A hundred years or so ago in Texas in the Age of Meno ... or so it seems... we were talking about outcome-based education. What should all students know? What standards should they meet? That's the state's job. How do we get there? What expectations and curriculum do we need to meet that goal? That's the district's job. Or so I thought. Maybe I don't have it straight in my mind. 

Because it seems to me that the Legislature and the Texas Education Agency just can't keep their hands off local school districts.You set an expectation for fiscal responsibility for school districts and even a rating system; then you have to go in and muck around with that half-baked 65 percent proposal. You set standards for math and science achievement, but then that's not enough, and you have to require 4 years of math and science on a diploma... and tell kids with a "basic" diploma they can't get into college. Where does it end?

The latest is The Commissioner's proposal for tailored diploma plan. I think the research is truly there for a getting a child on a particular path towards a goal as early as possible in high school. I remember sitting down with my parents and my counselor in ninth grade and mapping out a path... that would eventually be replaced about three more times once I took my first journalism class.  I'm sure it's good that children start to see where they need to go at the age of 14.... so you're not paying for four different majors in college.

Maybe my own high school experience gets in the way.
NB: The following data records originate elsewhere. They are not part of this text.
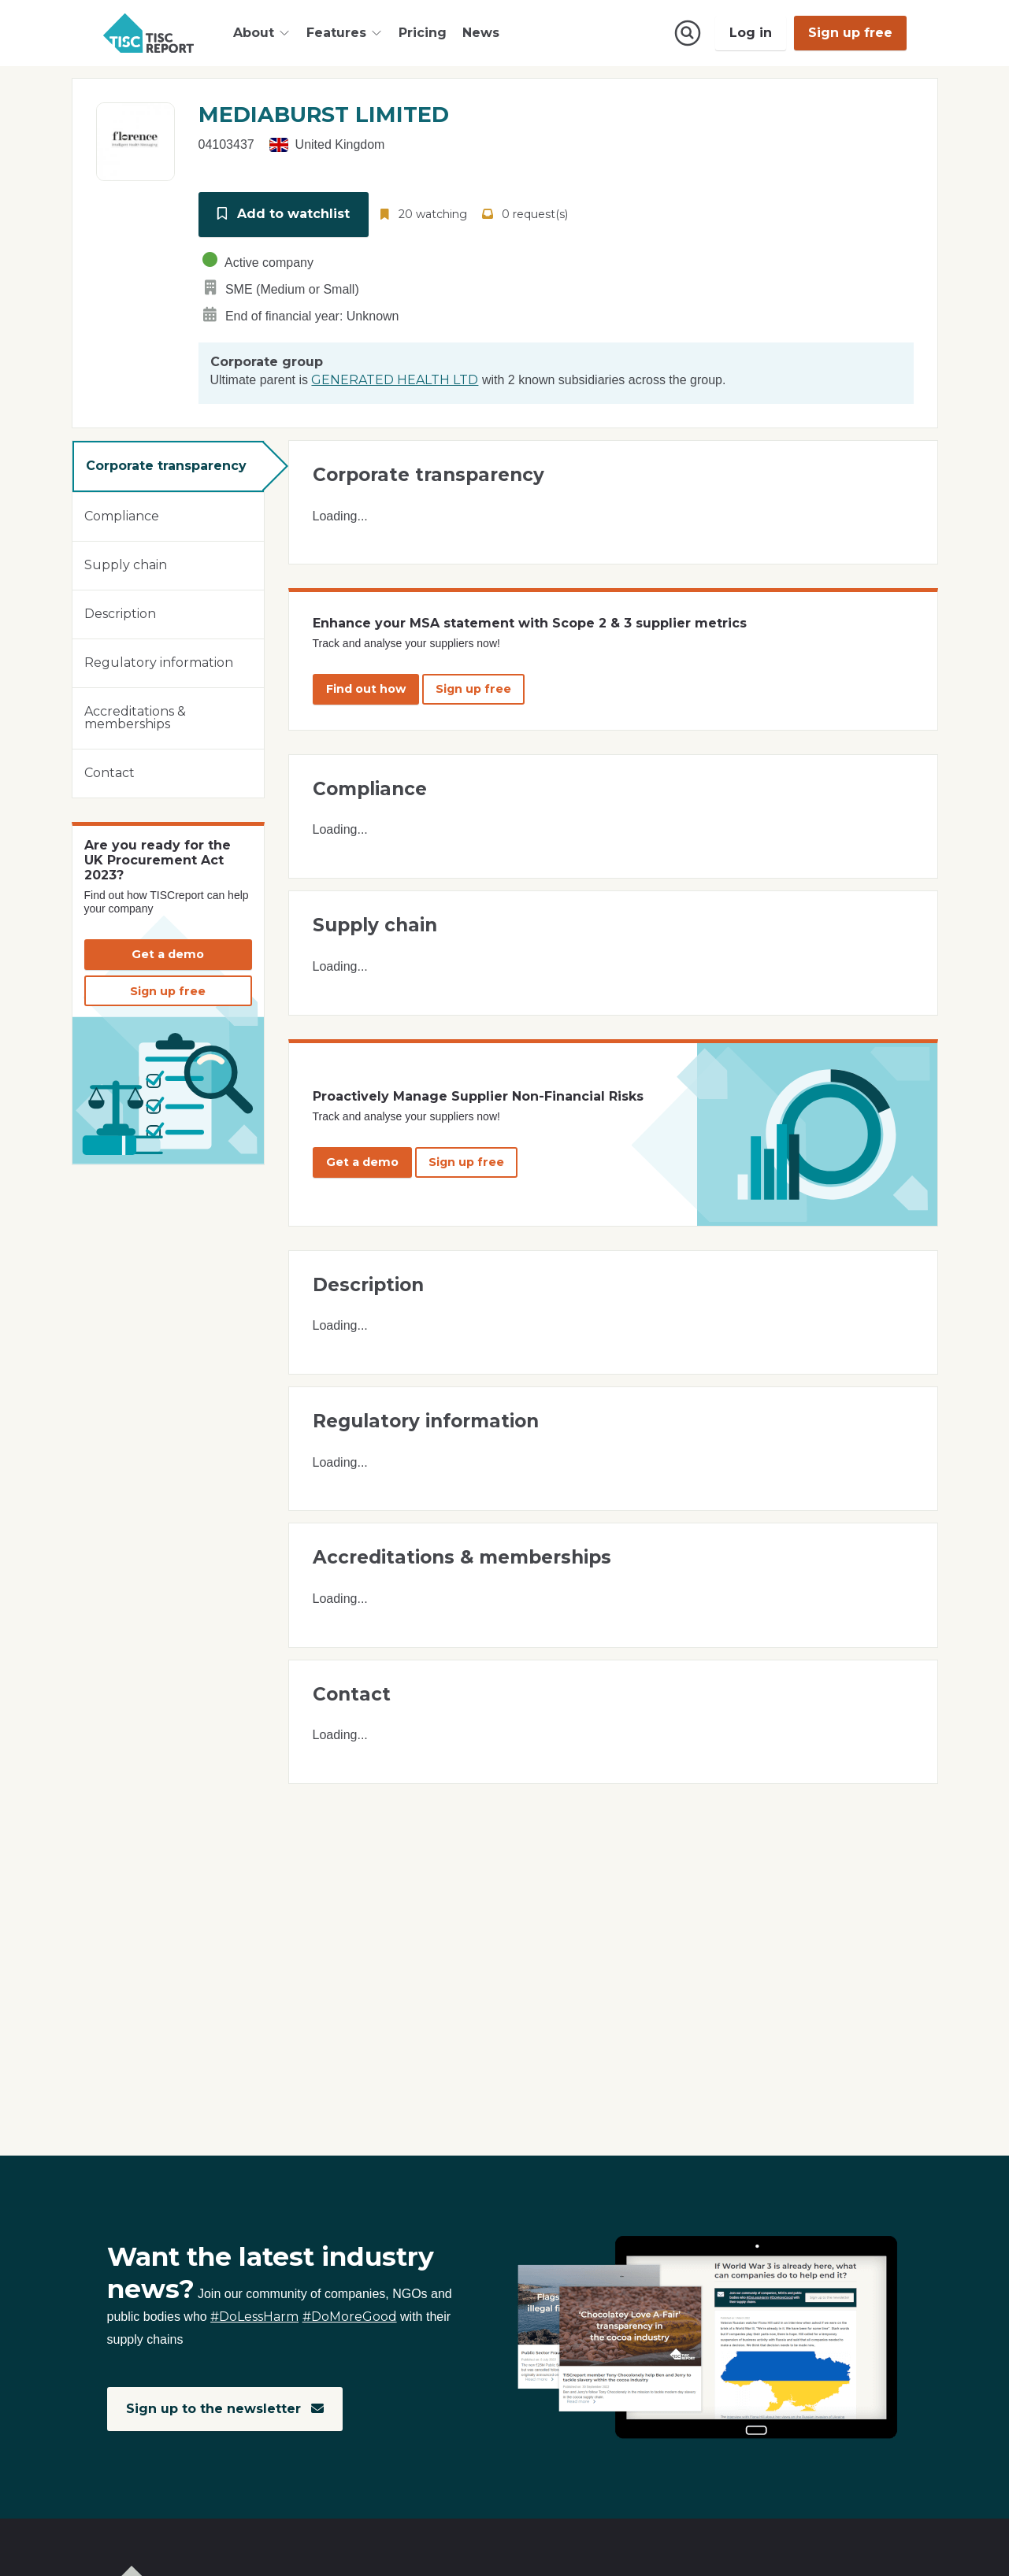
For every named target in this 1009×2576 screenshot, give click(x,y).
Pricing (423, 32)
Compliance (121, 515)
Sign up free (850, 32)
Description (120, 612)
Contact (109, 771)
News (480, 32)
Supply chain (125, 564)
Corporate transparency (166, 464)
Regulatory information (158, 661)
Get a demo (168, 953)
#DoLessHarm (254, 2317)
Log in (750, 32)
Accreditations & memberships (135, 717)
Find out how (366, 688)
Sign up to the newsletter (225, 2408)
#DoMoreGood (349, 2317)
Unlike The Commissioner -- who has spoken openly about his unhappy high school experience being pigeonholed into vocational education -- I had a great time in high school. Okay, I wasn't the prom queen. But I took second-year science and dabbled in the debate team and served as a band officer and ... yeah... even quit my job as editor of my high school newspaper my senior year when my work with Key Club got to be more than I could handle.

Somehow the whole "this way to your diploma" just smacks of tracking to me. Like being pigeonholed into DECA, told your future is best-served stacking boxes or something. But I recognize that's just my personal feelings getting involved.The bigger picture on this -- the policy picture on this -- is whose responsibility should this be?  

Under the outcomes-based education framework, I would assume that this diploma path should be driven at the local level. And maybe it would be the state's job to give districts a strong nudge towards the research, create a diploma label and provide a good marketing campaign for schools to use.

Instead, we have the state in our classrooms again. And if that's going to be the case, let's just say it. The Republicans .... acting just like Democrats... can't keep their hands off education because they don't trust schools to do their job. And instead of setting out expectations and achievement levels for schools and school districts to reach, they're going to reach in and do the counselors' job for them.